Adolescent girls with major mental illness have nearly three-fold increased age-specific fertility rates, compared with unaffected girls, according to a study published in Pediatrics.
Simone N. Vigod, M.D., from the Women’s College Hospital and Women’s College Research Institute in Toronto, and colleagues conducted a repeated annual cross-sectional study of fertility rates among girls aged 15 to 19 years in Ontario, Canada (1999 to 2009).
Administrative health data were used to identify girls with a major mental illness including the presence of a psychotic, bipolar, or major depressive disorder within five years preceding pregnancy. The remaining girls were categorized as a comparison group.
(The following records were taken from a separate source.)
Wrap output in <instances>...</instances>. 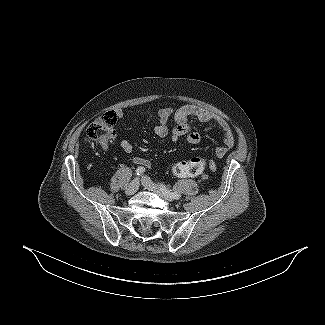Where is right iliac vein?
<instances>
[{"mask_svg": "<svg viewBox=\"0 0 325 325\" xmlns=\"http://www.w3.org/2000/svg\"><path fill=\"white\" fill-rule=\"evenodd\" d=\"M138 187H139L138 179H134L127 186V188L125 190L126 195H133V194H135L137 192V190H138Z\"/></svg>", "mask_w": 325, "mask_h": 325, "instance_id": "right-iliac-vein-1", "label": "right iliac vein"}]
</instances>
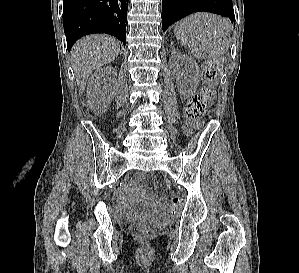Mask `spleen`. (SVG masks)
<instances>
[{"mask_svg": "<svg viewBox=\"0 0 299 273\" xmlns=\"http://www.w3.org/2000/svg\"><path fill=\"white\" fill-rule=\"evenodd\" d=\"M229 30L227 19L210 13H195L177 22L174 33L195 58L210 60L228 50Z\"/></svg>", "mask_w": 299, "mask_h": 273, "instance_id": "3e777b00", "label": "spleen"}]
</instances>
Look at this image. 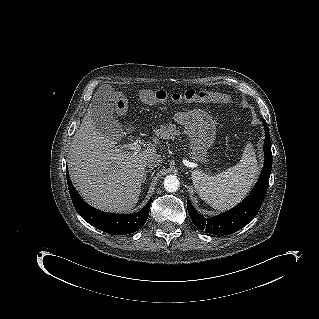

The researchers found that, for girls with major mental illness, the incidence of birth was one in 25. For girls with major mental illness, the age-specific fertility rate was 44.9 per 1,000, compared with 15.2 per 1,000 in unaffected girls (rate ratio, 2.95). Compared with unaffected girls, girls with major mental illness had a smaller reduction in fertility rates over time (relative rates, 0.86 and 0.78, respectively).
“Our findings highlight the importance of considering major mental illness in the design and implementation of pregnancy prevention programs as well as in targeted antenatal and postnatal programs to ensure maternal and child well-being,” the authors write.
One author disclosed financial ties to the pharmaceutical industry.